Il tend à rendre contraignantes les mesures préconisées par le médecin du travail et justifiées par des considérations relatives, notamment, à l’âge du travailleur. Nous l’avons constaté encore cette semaine, les conditions de travail doivent évoluer, ne serait-ce qu’en raison du changement climatique. Les recommandations formulées ponctuellement par la Carsat, les anciens CHSCT ou les CSSCT (commissions santé sécurité et conditions de travail), ou encore la médecine du travail, par exemple à l’occasion d’un contrôle, ne sont pas contraignantes, au point que la France est la championne d’Europe en matière de morts au travail. Peut-être serait-il temps d’écouter ceux qui savent, notamment les médecins du travail, qui préconisent par exemple que toutes les fenêtres puissent être ouvertes lorsqu’il fait trop chaud ou que de l’eau soit mise à la disposition des travailleurs quand la […]
Quel est l’avis de la commission ?
L’article L. 4624-6 du code du travail prévoit déjà que l’employeur est tenu de prendre en considération l’avis et les propositions émises par le médecin du travail, même s’il peut y déroger, le cas échéant, par écrit, en notifiant aux salariés les motifs pour lesquels il s’y oppose.
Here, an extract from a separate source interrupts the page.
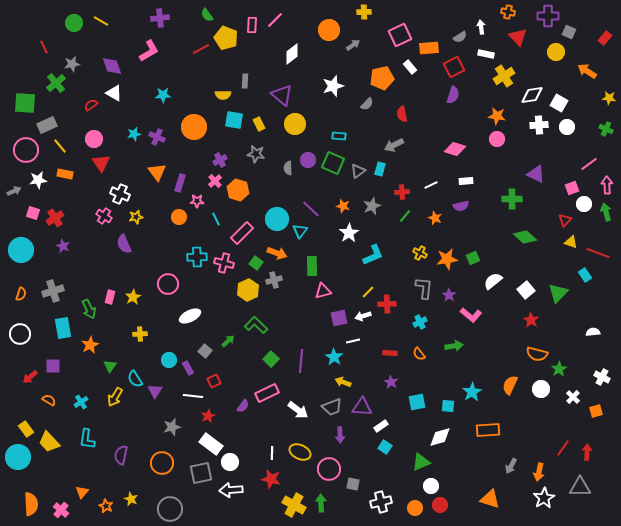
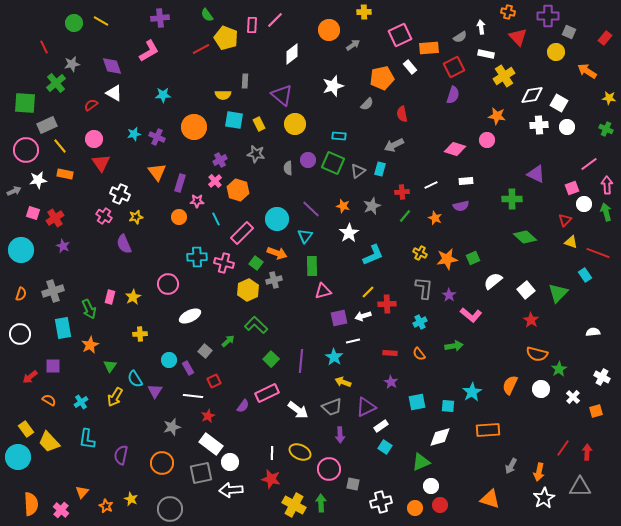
pink circle at (497, 139): moved 10 px left, 1 px down
cyan triangle at (300, 231): moved 5 px right, 5 px down
purple triangle at (362, 407): moved 4 px right; rotated 30 degrees counterclockwise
Votre amendement est donc satisfait en partie. Pour le reste, il faut laisser à l’employeur la possibilité d’adapter les recommandations du médecin du travail aux spécificités de son entreprise. Votre amendement serait trop contraignant pour l’employeur et il est contraire à l’ANI. Avis défavorable.
La parole est à Mme la ministre.
J’aurai le même avis que le rapporteur.Madame la députée, vous avez évoqué les conditions climatiques, notamment les récents épisodes caniculaires – toujours en cours dans certains départements. Sachez qu’un décret a été publié aujourd’hui pour passer d’une logique d’incitation à une logique d’obligation des employeurs en matière de prévention du risque chaleur lors des épisodes caniculaires définis par référence aux seuils d’alerte jaune, orange et rouge de Météo-France.Concrètement, le décret impose plusieurs mesures de prévention telles que des aménagements de poste – ces derniers jours, de nombreux chantiers ont ainsi commencé à 7 heures du matin pour s’arrêter à midi –, des pauses, la mise en place d’équipements de protection solaire mais aussi la fourniture de trois litres d’eau par salarié et par jour en l’absence de raccordement à l’eau courante. Ainsi, des mesures sont déjà […]
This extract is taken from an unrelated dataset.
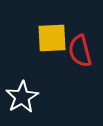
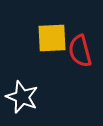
white star: rotated 20 degrees counterclockwise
La parole est à Mme Ségolène Amiot.
Le décret est en effet sorti, mais il ne fixe pas une température maximale d’exposition pour les salariés, pas plus qu’il ne renforce le droit de retrait. La recommandation du médecin du travail à laquelle l’employeur s’est opposé avec des justifications fait une belle jambe au salarié lorsque l’accident mortel survient ! Il ne reste alors aux familles que leurs yeux pour pleurer et la possibilité d’attaquer l’employeur en justice pour faute inexcusable. En attendant, l’accident est survenu.Il serait bon d’arrêter de prendre les recommandations du médecin pour quelque chose de superficiel et de facultatif. Au contraire, lorsque le médecin du travail préconise de protéger les gens dans le cadre professionnel en adoptant une organisation particulière ou en modifiant une façon de procéder délétère, lorsqu’il suggère de changer des machines ou d’adapter le travail, l’employeur, tenu de […]
La suite de la discussion est renvoyée à la prochaine séance.
Prochaine séance, cet après-midi, à quinze heures : Suite de la discussion du projet de loi portant transposition des accords nationaux interprofessionnels en faveur de l’emploi des salariés expérimentés et relatif à l’évolution du dialogue social. La séance est levée.